After creating the heat maps, the City of Springfield teamed up in May 2015 with an initial group of 40 community partner organizations, such as Springfield Public Schools, health care systems, banking institutions, nonprofits and members of the faith community to hear directly from residents what they liked best about their neighborhoods and what they most wanted to change within their neighborhoods.

The three-week tour took place in nine Zone 1 neighborhoods at local elementary schools. This opened up a dialogue that identified the top three concerns to be: 1) chronic nuisance properties, 2) sidewalks and infrastructure and 3) public safety.

After the listening meetings, the City immediately began work on the top three areas of concern identified by Zone 1 neighbors.

“As talks continued, and as more and more people saw the heat maps, additional partners signed on, and we began to uncover creative additional ways we can all work together.

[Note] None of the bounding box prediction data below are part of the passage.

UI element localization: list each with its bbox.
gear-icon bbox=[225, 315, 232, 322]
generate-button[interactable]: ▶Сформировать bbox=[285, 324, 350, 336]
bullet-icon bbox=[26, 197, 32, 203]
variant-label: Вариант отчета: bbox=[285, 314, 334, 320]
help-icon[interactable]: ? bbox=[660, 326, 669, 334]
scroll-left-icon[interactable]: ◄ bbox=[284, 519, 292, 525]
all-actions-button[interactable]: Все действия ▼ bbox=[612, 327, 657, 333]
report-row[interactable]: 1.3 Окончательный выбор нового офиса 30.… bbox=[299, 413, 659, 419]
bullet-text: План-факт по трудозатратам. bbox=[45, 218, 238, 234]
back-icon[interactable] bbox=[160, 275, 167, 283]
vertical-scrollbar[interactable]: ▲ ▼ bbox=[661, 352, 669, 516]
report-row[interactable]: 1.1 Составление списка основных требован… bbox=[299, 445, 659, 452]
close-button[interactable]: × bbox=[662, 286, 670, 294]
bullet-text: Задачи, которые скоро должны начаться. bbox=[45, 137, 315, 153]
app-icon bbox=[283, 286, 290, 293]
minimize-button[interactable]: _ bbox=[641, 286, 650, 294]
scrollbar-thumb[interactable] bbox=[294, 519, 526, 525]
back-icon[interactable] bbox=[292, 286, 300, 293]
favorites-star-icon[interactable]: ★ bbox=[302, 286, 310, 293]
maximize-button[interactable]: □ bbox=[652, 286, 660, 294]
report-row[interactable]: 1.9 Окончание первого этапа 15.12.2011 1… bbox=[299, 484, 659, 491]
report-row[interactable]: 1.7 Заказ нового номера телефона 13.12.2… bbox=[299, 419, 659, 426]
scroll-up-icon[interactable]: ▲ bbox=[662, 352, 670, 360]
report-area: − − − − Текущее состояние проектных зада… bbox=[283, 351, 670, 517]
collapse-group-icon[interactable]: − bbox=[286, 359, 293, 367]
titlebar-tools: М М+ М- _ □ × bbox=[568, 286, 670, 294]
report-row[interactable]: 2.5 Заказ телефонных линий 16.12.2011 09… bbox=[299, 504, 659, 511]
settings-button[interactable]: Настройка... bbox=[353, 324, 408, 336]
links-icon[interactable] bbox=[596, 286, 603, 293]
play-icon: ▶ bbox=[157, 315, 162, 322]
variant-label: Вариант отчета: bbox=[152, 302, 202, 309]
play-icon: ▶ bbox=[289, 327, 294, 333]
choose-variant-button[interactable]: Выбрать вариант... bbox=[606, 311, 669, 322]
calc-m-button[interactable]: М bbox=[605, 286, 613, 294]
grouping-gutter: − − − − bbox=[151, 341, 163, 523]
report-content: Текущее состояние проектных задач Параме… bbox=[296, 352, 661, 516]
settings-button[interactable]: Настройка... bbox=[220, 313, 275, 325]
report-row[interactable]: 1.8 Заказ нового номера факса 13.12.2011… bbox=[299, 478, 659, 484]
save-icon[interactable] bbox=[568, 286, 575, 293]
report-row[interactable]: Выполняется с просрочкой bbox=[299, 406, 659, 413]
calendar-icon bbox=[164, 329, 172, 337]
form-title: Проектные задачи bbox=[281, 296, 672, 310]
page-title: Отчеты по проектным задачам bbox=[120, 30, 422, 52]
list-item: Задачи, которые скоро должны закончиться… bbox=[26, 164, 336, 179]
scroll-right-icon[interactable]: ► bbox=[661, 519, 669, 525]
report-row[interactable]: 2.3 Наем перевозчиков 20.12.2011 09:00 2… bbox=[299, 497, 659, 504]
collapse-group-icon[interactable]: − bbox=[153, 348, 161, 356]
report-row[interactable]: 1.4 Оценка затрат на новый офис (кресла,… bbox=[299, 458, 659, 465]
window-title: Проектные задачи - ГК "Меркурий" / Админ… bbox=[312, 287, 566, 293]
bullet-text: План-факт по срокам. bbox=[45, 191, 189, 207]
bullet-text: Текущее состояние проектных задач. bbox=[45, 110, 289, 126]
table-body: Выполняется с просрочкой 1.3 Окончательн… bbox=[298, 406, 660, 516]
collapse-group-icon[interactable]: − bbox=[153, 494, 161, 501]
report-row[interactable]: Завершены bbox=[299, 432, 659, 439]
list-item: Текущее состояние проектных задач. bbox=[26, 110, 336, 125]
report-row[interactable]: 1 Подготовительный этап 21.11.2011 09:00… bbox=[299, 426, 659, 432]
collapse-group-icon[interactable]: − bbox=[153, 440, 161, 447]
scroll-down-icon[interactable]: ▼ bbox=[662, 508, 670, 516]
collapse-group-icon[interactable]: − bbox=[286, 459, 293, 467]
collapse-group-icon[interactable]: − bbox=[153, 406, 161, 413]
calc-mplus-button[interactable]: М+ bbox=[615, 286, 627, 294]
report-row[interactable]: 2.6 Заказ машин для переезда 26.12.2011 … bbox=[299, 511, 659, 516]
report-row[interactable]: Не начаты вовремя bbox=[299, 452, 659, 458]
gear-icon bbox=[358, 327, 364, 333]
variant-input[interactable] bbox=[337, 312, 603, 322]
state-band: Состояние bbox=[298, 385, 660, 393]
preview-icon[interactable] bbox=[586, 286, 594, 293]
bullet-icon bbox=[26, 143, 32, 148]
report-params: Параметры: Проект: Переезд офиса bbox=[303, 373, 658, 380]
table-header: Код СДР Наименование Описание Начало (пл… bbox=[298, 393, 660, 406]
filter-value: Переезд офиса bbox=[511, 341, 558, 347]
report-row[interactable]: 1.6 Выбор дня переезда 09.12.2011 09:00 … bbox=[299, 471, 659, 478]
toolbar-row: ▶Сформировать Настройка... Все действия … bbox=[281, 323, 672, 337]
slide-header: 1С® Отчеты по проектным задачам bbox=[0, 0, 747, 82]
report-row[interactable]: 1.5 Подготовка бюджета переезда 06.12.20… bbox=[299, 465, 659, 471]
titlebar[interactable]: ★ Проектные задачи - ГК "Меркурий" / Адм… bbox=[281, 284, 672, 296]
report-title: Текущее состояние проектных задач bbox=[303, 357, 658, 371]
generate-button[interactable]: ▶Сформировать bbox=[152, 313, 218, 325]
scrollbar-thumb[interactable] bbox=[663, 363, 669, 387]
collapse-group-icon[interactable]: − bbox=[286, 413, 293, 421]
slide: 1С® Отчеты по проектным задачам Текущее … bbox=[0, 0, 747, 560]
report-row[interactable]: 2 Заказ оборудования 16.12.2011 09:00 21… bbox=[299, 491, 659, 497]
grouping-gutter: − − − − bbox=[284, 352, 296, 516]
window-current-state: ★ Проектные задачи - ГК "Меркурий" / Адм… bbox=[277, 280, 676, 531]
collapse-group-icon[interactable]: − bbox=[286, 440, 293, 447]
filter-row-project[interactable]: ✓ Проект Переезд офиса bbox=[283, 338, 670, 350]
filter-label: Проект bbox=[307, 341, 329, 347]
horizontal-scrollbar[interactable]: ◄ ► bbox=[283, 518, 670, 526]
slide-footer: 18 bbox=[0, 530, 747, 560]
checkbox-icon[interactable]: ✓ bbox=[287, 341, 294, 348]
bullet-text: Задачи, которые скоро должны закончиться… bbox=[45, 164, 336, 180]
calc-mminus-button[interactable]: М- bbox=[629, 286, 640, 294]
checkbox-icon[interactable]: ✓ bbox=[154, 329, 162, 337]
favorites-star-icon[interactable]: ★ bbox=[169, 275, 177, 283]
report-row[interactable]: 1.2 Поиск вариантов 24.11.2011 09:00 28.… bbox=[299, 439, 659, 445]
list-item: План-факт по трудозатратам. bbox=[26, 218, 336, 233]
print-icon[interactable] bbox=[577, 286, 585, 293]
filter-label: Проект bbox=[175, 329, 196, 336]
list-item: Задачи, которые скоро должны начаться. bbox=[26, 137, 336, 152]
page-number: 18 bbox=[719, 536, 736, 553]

The top three concerns became the top nine concerns, as we ultimately reached consensus on the things that we thought were critical to improving the overall Zone 1 community. In essence: to make life in Zone 1, and eventually all of Springfield, better,” said Cora Scott, Director of Public Information & Civic Engagement. “Residents in these neighborhoods knew what needed to be done and agreed to help be a major part of the process.”

Eleven “topic teams” were created and only met a couple of times to brainstorm and set a strategy. The work of nine of those teams corresponded to focus areas identified through various types of research and meetings and an additional two teams focused on communication and civic engagement.

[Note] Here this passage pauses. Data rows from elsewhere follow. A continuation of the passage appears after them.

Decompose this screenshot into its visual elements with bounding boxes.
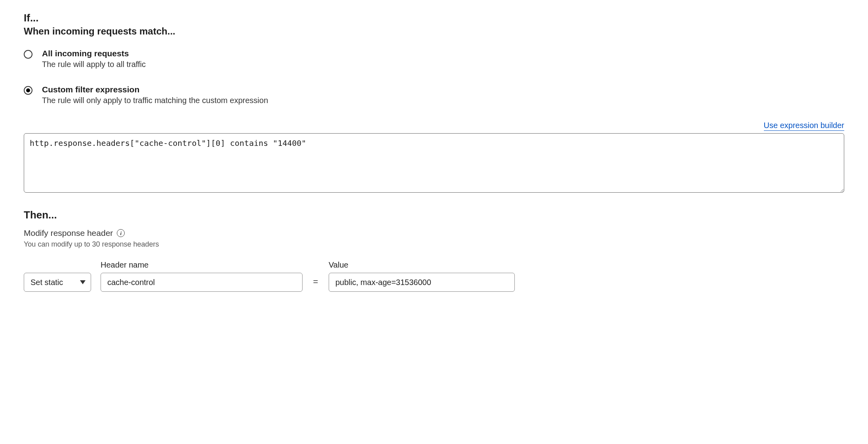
radio-icon: [24, 86, 32, 95]
header-config-row: Set static Header name = Value: [24, 260, 844, 292]
then-title: Then...: [24, 209, 844, 221]
radio-all-title: All incoming requests: [42, 49, 146, 58]
modify-hint: You can modify up to 30 response headers: [24, 240, 844, 249]
radio-custom-desc: The rule will only apply to traffic matc…: [42, 96, 268, 105]
then-section: Then... Modify response header i You can…: [24, 209, 844, 292]
equals-sign: =: [312, 277, 319, 292]
radio-custom-title: Custom filter expression: [42, 85, 268, 94]
radio-label-block: All incoming requests The rule will appl…: [42, 49, 146, 69]
radio-custom-filter[interactable]: Custom filter expression The rule will o…: [24, 85, 844, 105]
modify-response-header-label: Modify response header i: [24, 228, 844, 238]
header-name-input[interactable]: [101, 273, 303, 292]
use-expression-builder-link[interactable]: Use expression builder: [764, 121, 844, 131]
header-name-col: Header name: [101, 260, 303, 292]
radio-icon: [24, 50, 32, 59]
match-radio-group: All incoming requests The rule will appl…: [24, 49, 844, 105]
if-section: If... When incoming requests match... Al…: [24, 12, 844, 195]
header-name-label: Header name: [101, 260, 303, 270]
action-select[interactable]: Set static: [24, 273, 91, 292]
info-icon[interactable]: i: [117, 229, 125, 237]
radio-label-block: Custom filter expression The rule will o…: [42, 85, 268, 105]
if-subtitle: When incoming requests match...: [24, 26, 844, 37]
radio-all-incoming[interactable]: All incoming requests The rule will appl…: [24, 49, 844, 69]
modify-label-text: Modify response header: [24, 228, 113, 238]
if-title: If...: [24, 12, 844, 24]
header-value-col: Value: [329, 260, 515, 292]
header-value-input[interactable]: [329, 273, 515, 292]
action-select-wrap: Set static: [24, 273, 91, 292]
radio-all-desc: The rule will apply to all traffic: [42, 60, 146, 69]
builder-link-row: Use expression builder: [24, 121, 844, 131]
expression-input[interactable]: [24, 133, 844, 193]
header-value-label: Value: [329, 260, 515, 270]
action-select-col: Set static: [24, 260, 91, 292]
spacer-label: [24, 260, 91, 270]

Word spread about the focus areas the teams were trying to address, and soon City staff and Zone 1 Councilwoman Phyllis Ferguson were invited to speak “in neighborhoods, at churches and schools and civic clubs, and to meet with individuals representing about any type of group you can think of,” Scott said.

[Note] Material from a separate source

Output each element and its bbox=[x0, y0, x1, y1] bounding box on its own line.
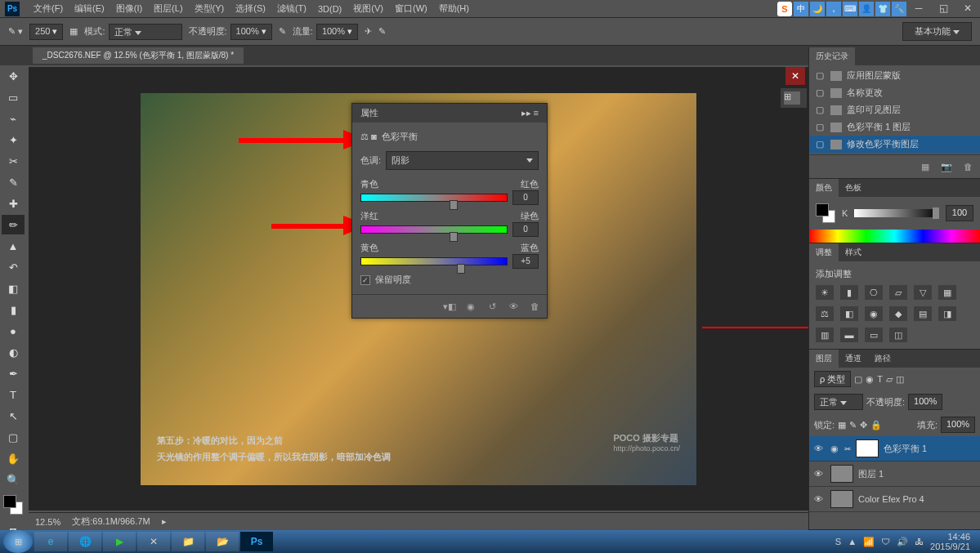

“Everyone from high school students to retired folks came to Cora and me with great ideas to make Springfield better. And by connecting these individuals and groups and responding to challenges identified by all concerned, a roster of projects emerged,” Burris explained.

The original discussion reviewing crime data, ultimately led to a list of public safety projects included as part of the Blitz. As of the official launch July 11, 2016, there were 60 Zone Blitz projects that have either been completed, are in the planning phase, are about to start, or are currently underway.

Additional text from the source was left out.